Team Human by Douglas Rushkoff, W.W. Norton & Company
For nearly as long as the Internet has existed, there has been plenty of public writing critical of the dehumanizing evils of the technology, and more recently, of portable devices and social media. We are warned of how our brains are changed by the quick click culture of life online, how isolated we are becoming from one another IRL, how vulnerable to the marketing and messaging we are. Team Human is no different, but instead of simply tacking up a sign declaring “Use with Caution!” replete with a menacing skull and crossbones and then counting on us to use our best judgement to proceed blindly through our digital future as so many critics do, media theorist Douglas Rushkoff leads us away from danger toward a more satisfying and safe relationship with technology, a cooperative one that celebrates humanity and encourages us to stay connected—not to the Internet, but to each other.

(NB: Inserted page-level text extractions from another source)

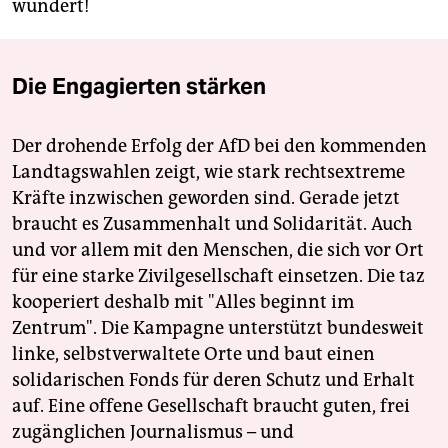
wundert!
Die Engagierten stärken
Der drohende Erfolg der AfD bei den kommenden
Landtagswahlen zeigt, wie stark rechtsextreme
Kräfte inzwischen geworden sind. Gerade jetzt
braucht es Zusammenhalt und Solidarität. Auch
und vor allem mit den Menschen, die sich vor Ort
für eine starke Zivilgesellschaft einsetzen. Die taz
kooperiert deshalb mit "Alles beginnt im
Zentrum". Die Kampagne unterstützt bundesweit
linke, selbstverwaltete Orte und baut einen
solidarischen Fonds für deren Schutz und Erhalt
auf. Eine offene Gesellschaft braucht guten, frei
zugänglichen Journalismus – und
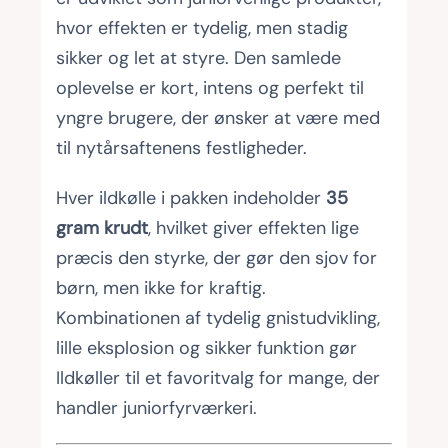
hvor effekten er tydelig, men stadig
sikker og let at styre. Den samlede
oplevelse er kort, intens og perfekt til
yngre brugere, der ønsker at være med
til nytårsaftenens festligheder.
Hver ildkølle i pakken indeholder
35
gram krudt
, hvilket giver effekten lige
præcis den styrke, der gør den sjov for
børn, men ikke for kraftig.
Kombinationen af tydelig gnistudvikling,
lille eksplosion og sikker funktion gør
Ildkøller til et favoritvalg for mange, der
handler juniorfyrværkeri.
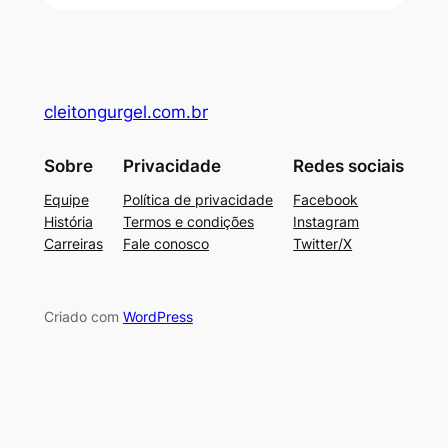
cleitongurgel.com.br
Sobre
Privacidade
Redes sociais
Equipe
Política de privacidade
Facebook
História
Termos e condições
Instagram
Carreiras
Fale conosco
Twitter/X
Criado com
WordPress
su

Being human, Rushkoff believes, isn’t an illness to be eradicated, but instead a singular gift that should be fed rather than starved.
“Art, at its best, mines the paradoxes that make humans human. It celebrates our ability to embrace ambiguity, to experience this sustained, unresolved state as pleasurable, or at least significant.”
What You Do Is Who You Are: How to Create Your Business Culture by Ben Horowitz, Harper Business
When you open a Ben Horowitz book, you expect to learn some very applicable lessons from a very singular perspective. In his own words, the venture capitalist and entrepreneur explains, “People often ask me why I preface much of what I write with quotes from hip-hop. In part it’s a hangover from my failed career as a rapper … But mostly it’s because the majority of my ideas about entrepreneurship, business, and culture occur to me while I’m listening to hip-hop.” And in What You Do Is Who You Are, Horowitz takes his unique cultural interests a step further by featuring atypical leadership stories—from a Haitan revolutionary, Samurai culture, a prison gang leader, and a Mongolian conqueror—to illustrate how action is the only thing that truly moves culture, and how culture is the only thing that can rescue a business that is struggling or direct a company that is succeeding beyond its wildest dreams. In What You Do Is Who You Are, Horowitz both entertains and instructs while offering us unexpected case studies to illustrate how in any business, culture is not only the rudder, but culture can also be revolutionary.
“To change a culture, you can’t just give lip service to what you want. Your people must feel the urgency of it.”